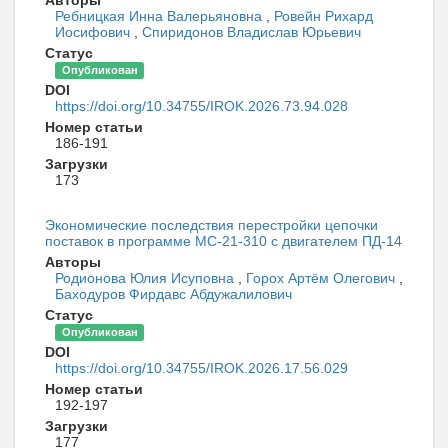
Авторы
Ребницкая Инна Валерьяновна
,
Ровейн Рихард
Иосифович
,
Спиридонов Владислав Юрьевич
Статус
Опубликован
DOI
https://doi.org/10.34755/IROK.2026.73.94.028
Номер статьи
186-191
Загрузки
173
Экономические последствия перестройки цепочки
поставок в программе МС-21-310 с двигателем ПД-14
Авторы
Родионова Юлия Исуповна
,
Горох Артём Олегович
,
Баходуров Фирдавс Абдужалилович
Статус
Опубликован
DOI
https://doi.org/10.34755/IROK.2026.17.56.029
Номер статьи
192-197
Загрузки
177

· · ·

Word for word, return the material above, but drop the pictures.

Авторы
Ребницкая Инна Валерьяновна
,
Ровейн Рихард
Иосифович
,
Спиридонов Владислав Юрьевич
Статус
Опубликован
DOI
https://doi.org/10.34755/IROK.2026.73.94.028
Номер статьи
186-191
Загрузки
173
Экономические последствия перестройки цепочки
поставок в программе МС-21-310 с двигателем ПД-14
Авторы
Родионова Юлия Исуповна
,
Горох Артём Олегович
,
Баходуров Фирдавс Абдужалилович
Статус
Опубликован
DOI
https://doi.org/10.34755/IROK.2026.17.56.029
Номер статьи
192-197
Загрузки
177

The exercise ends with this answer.